The farce, predictably, arose from the symbiosis between protesters and camera. The resulting coverage conveyed the almost entirely erroneous impression that what happened on the streets influenced proceedings inside the World Trade Organization conference.
The tragedy will flow from the world community's failure to launch another multilateral trade round. Here are some of the likely results from that failure.
The European Union will continue its mountainous agricultural subsidies, thereby distorting world markets. These subsidies will embolden subsidizers elsewhere, notably in the United States, and put additional pressure on countries such as Canada to cough up more money. Canada cannot win a subsidy war with Europe and the United States.
Countries such as Canada and the United States will orient more trade policy toward regional blocs. Critics of the original Canada-U.S. free-trade deal insisted they had nothing against multilateral free trade, only bilateral or regional agreements. Well, the WTO's failure heads Canada back in that direction.
Developing countries need trade and aid, but more trade than aid. WTO failure means they will be frustrated in their attempts to raise their living standards through greater access to developed country markets. The EU and the United States continue to freeze out textiles, clothing and food products from the developing world. A new trade round might have improved those industries of developing countries.
The United States can continue its unilateral application of anti-dumping laws to the detriment of those countries that need access to that market to raise their living standards.
Canada will be allowed to impose tariffs of 200 per cent to 300 per cent on dairy and poultry products, thereby making it harder for Canadian food processors that need those products to be competitive on world markets. Canadian consumers will still be hosed. Canada also will miss a chance to forge a majority, if not a consensus, within the WTO on "cultural diversity," that is, justification for policies to protect cultural industries. The United States has successfully used the WTO against a Canadian policy it disliked (magazines) and may do so again.
Canada, with its small internal market, depends more on foreign trade than any G8 country. An open, rules-based multilateral trading system that knocks down protectionism is manifestly in Canada's interest. Such a system encourages Canadian exports, creates jobs and raises living standards.

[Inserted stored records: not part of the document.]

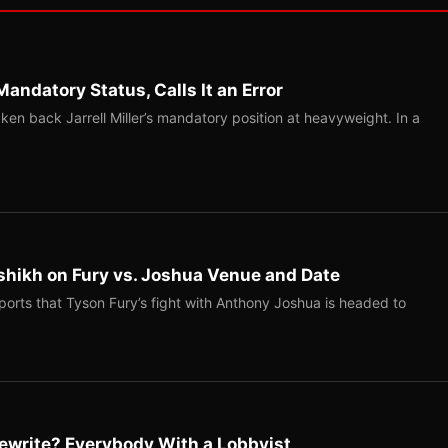
Mandatory Status, Calls It an Error
ken back Jarrell Miller’s mandatory position at heavyweight. In a
shikh on Fury vs. Joshua Venue and Date
ports that Tyson Fury’s fight with Anthony Joshua is headed to
ewrite? Everybody With a Lobbyist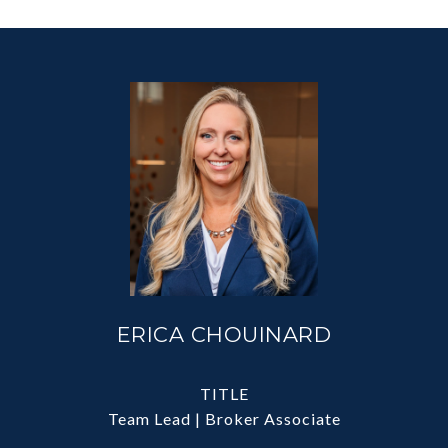
ERICA CHOUINARD
TITLE
Team Lead | Broker Associate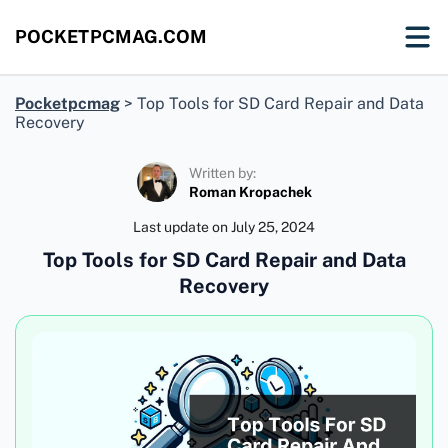
POCKETPCMAG.COM
Pocketpcmag
>
Top Tools for SD Card Repair and Data
Recovery
Written by:
Roman Kropachek
Last update on
July 25, 2024
Top Tools for SD Card Repair and Data
Recovery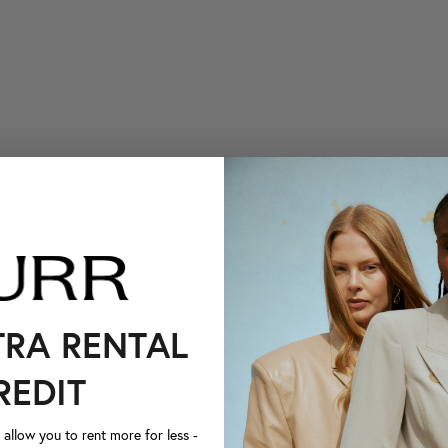
TRA RENTAL
REDIT
llow you to rent more for less -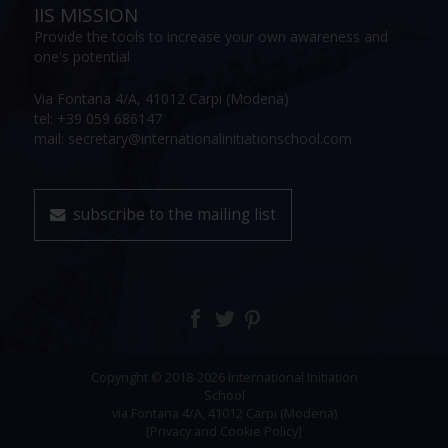
IIS MISSION
Provide the tools to increase your own awareness and
one's potential
Via Fontana 4/A, 41012 Carpi (Modena)
tel: +39 059 686147
mail: secretary@internationalinitiationschool.com
subscribe to the mailing list
Copyright © 2018-2026 International Initiation
School
via Fontana 4/A, 41012 Carpi (Modena)
[Privacy and Cookie Policy]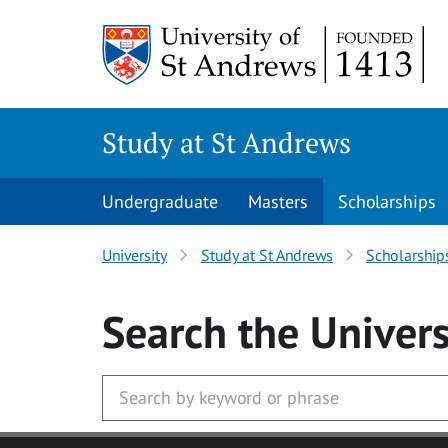
Skip to main content
Study at St Andrews
Undergraduate
Masters
Scholarships
University
Study at St Andrews
Scholarship
Search
the Univers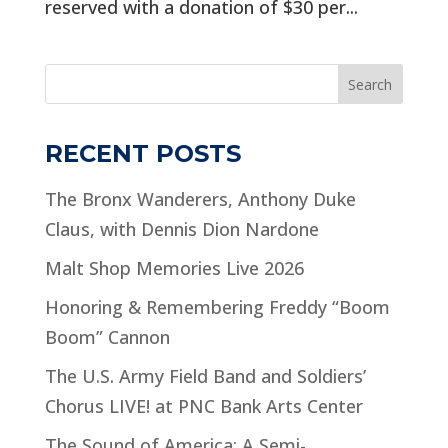
reserved with a donation of $30 per...
Search
RECENT POSTS
The Bronx Wanderers, Anthony Duke
Claus, with Dennis Dion Nardone
Malt Shop Memories Live 2026
Honoring & Remembering Freddy “Boom
Boom” Cannon
The U.S. Army Field Band and Soldiers’
Chorus LIVE! at PNC Bank Arts Center
The Sound of America: A Semi-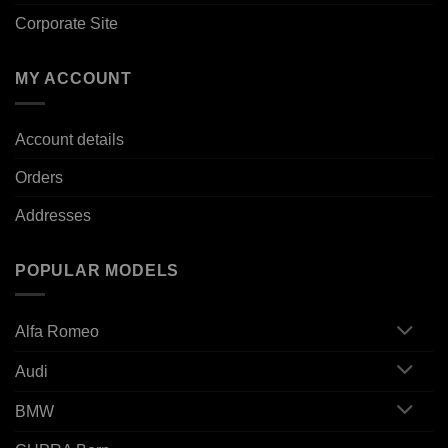
Corporate Site
MY ACCOUNT
Account details
Orders
Addresses
POPULAR MODELS
Alfa Romeo
Audi
BMW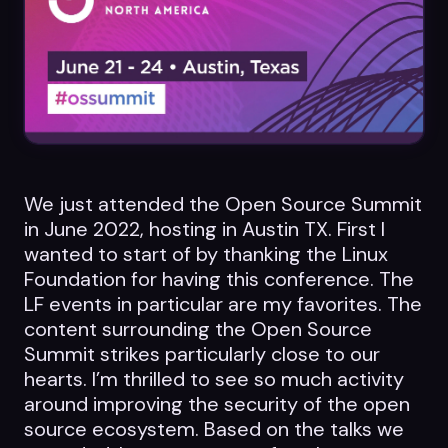
Datasheets
Videos
ROI calculator
We just attended the Open Source Summit
in June 2022, hosting in Austin TX. First I
About Us
wanted to start of by thanking the Linux
Foundation for having this conference. The
Leaders in Open Source
LF events in particular are my favorites. The
Contact Us
content surrounding the Open Source
Summit strikes particularly close to our
hearts. I’m thrilled to see so much activity
around improving the security of the open
source ecosystem. Based on the talks we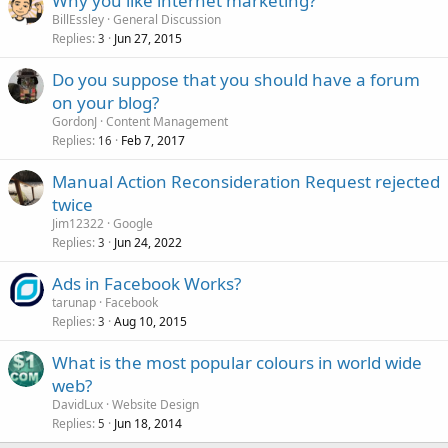
Why you like internet marketing?
BillEssley
General Discussion
Replies
Jun 27, 2015
3
Do you suppose that you should have a forum
on your blog?
GordonJ
Content Management
Replies
Feb 7, 2017
16
Manual Action Reconsideration Request rejected
twice
Jim12322
Google
Replies
Jun 24, 2022
3
Ads in Facebook Works?
tarunap
Facebook
Replies
Aug 10, 2015
3
What is the most popular colours in world wide
web?
DavidLux
Website Design
Replies
Jun 18, 2014
5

A more open trading system, with better market access, helps raise living standards in developing countries. As any world traveller knows, concern about the environment rises with higher per-capita incomes. A strong WTO backing freer trade for developing countries would raise their environmental standards.
The WTO talks collapsed because of fundamental quarrels among the trading nations, not because of guerrilla theatre on the streets of Seattle. Television might have thought otherwise, and the demonstrators naturally insisted they had done in the WTO.
The WTO, critics alleged, is a closed shop and trade policy the prerogative of unaccountable negotiators. In Canada's case, a House of Commons committee produced a 300-page report in June based on the largest consultation it had ever held -- it heard from 85 "civil society" organizations and 64 individuals.
U.S. politics did its part, too, to block progress. President Bill Clinton, trying to shore up support for Vice-President Al Gore, made an unhelpful opening speech about labour standards that upset just about every developing country.
The WTO is not the cause of globalization and freer trade but the consequence. Since freer trade is not going away, the WTO is needed more than ever. Modified perhaps, but nonetheless needed. The Battle in Seattle foreclosed discussion about a better and stronger WTO, and was therefore a tragedy.